C'est d'abord la position d'Abd el-Kader, face au général Desmichels qui commande à Oran : " Ma religion me défend de demander la paix, mais elle me permet de l'accepter". Puis l'opinion des autorités françaises qui commence à s'effrayer de la puissance toujours croissante d'Ab el-Kader, qui s'adonne à la construction sans relâche d'un État moderne. Malgré la modération du Gouverneur Général, le maréchal d'Orlon, le général Trézel remplace le général Desmichels et se lance dans des opérations qui tournent mal. La paix est raccommodée tant bien que mal au traité de la Tafna, mais la France choisit le prétexte de la rupture dans l'expédition dite "des Portes de Fer".

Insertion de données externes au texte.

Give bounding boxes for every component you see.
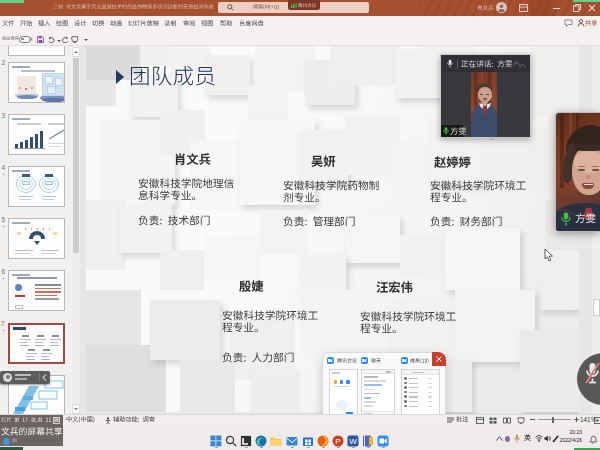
- svg-text:P: P: [335, 437, 340, 446]
- svg-text:W: W: [349, 437, 357, 446]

Le chef local Bou Salem demande que faire à Abd el-Kader qui s'empresse de lui répondre : "La rupture vient des chrétiens. Votre ennemi est devant vous ; retroussez comme il faut vos burnous et préparez-vous au combat."
 

Mais le combat changea d'âme :

"Et d'abord le nom seul de prisonnier est un mot nouveau dans la langue de ces sauvages combattants du désert ; à Abd el-Kader appartient la gloire de l'y avoir introduit. Avant lui les prisonniers se comptaient par les têtes qu'ils rapportaient suspendues  à la selle sanglante de leurs chevaux ; c'étaient leurs trophées de gloire, et chacun de ces trophées se soldait par un riche salaire.
Abd el-Kader eut le premier la généreuse audace d'abolir, chez ces hordes fanatiques, cette prime du sang chrétien.
Au risque de compromettre sa puissance et sa popularité, il ira jusqu'à substituer le châtiment à la récompense ; et le salaire accordé auparavant à chaque tête coupée, il le tripla pour chaque prisonnier qu'on lui amenait sain et sauf. Un de ses soldats lui ayant demandé avec étonnement ce qu'il lui donnerait pour un prisonnier fait sur l'ennemi, il répondit :
- Huit douros.
- Et pour chaque tête coupée ?
- Vingt-cinq coups de bâton sous la plante des pieds, reprit tranquillement l'Émir.

 
De Civry n'oublie pas la mère d'Abd el-Kader :
"Sa bonté touchante pour les prisonnières la fait regarder par elles comme leur mère. C'est une chose vraiment admirable que l'attention et la prévoyance dont elle les entoure."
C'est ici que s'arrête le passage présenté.